- Task statement
For the string "Login", find every matching line in the records and copy it.

- Supplied material

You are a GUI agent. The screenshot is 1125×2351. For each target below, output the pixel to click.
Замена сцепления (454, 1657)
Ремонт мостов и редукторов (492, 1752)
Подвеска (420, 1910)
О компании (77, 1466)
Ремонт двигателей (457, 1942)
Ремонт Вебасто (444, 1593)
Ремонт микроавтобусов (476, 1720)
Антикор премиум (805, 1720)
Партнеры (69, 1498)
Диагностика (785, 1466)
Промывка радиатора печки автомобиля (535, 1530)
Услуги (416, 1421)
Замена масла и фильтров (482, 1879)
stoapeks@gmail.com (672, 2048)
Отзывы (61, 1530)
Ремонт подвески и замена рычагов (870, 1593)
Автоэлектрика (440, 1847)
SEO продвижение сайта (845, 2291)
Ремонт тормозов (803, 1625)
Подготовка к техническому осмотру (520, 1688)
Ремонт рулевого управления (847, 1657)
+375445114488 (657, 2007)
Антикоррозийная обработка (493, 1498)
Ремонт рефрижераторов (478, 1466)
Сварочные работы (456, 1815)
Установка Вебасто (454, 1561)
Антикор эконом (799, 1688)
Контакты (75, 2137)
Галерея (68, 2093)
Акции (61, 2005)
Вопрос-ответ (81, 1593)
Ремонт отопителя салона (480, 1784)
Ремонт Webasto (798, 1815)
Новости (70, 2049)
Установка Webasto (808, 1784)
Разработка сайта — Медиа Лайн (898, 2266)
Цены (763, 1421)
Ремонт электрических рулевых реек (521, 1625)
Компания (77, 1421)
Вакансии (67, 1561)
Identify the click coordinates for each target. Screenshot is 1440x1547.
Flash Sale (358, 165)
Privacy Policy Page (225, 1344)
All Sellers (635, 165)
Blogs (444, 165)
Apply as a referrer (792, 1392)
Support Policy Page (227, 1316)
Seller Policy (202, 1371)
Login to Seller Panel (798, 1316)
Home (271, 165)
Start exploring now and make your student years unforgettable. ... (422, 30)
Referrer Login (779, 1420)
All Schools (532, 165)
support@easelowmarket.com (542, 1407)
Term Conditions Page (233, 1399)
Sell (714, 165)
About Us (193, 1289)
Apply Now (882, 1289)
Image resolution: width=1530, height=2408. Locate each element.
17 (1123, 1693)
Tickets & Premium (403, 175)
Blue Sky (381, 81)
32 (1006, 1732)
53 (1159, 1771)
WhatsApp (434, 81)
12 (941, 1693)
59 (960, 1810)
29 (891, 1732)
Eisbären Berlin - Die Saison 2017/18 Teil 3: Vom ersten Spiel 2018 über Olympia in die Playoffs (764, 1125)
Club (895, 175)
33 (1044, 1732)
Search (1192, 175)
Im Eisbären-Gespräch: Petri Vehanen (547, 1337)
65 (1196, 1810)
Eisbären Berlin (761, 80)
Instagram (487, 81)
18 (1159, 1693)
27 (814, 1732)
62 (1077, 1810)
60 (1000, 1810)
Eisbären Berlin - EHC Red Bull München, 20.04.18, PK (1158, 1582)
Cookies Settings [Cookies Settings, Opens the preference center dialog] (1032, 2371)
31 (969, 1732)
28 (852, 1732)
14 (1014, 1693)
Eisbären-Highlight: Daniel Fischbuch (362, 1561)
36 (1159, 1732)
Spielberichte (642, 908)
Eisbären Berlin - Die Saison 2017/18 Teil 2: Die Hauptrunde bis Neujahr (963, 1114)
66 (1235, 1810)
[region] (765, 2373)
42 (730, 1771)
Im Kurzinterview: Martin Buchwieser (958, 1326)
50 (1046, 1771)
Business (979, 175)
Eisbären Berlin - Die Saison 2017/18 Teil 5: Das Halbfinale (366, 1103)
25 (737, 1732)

- Solution for this problem
Login to Seller Panel (798, 1316)
Referrer Login (779, 1420)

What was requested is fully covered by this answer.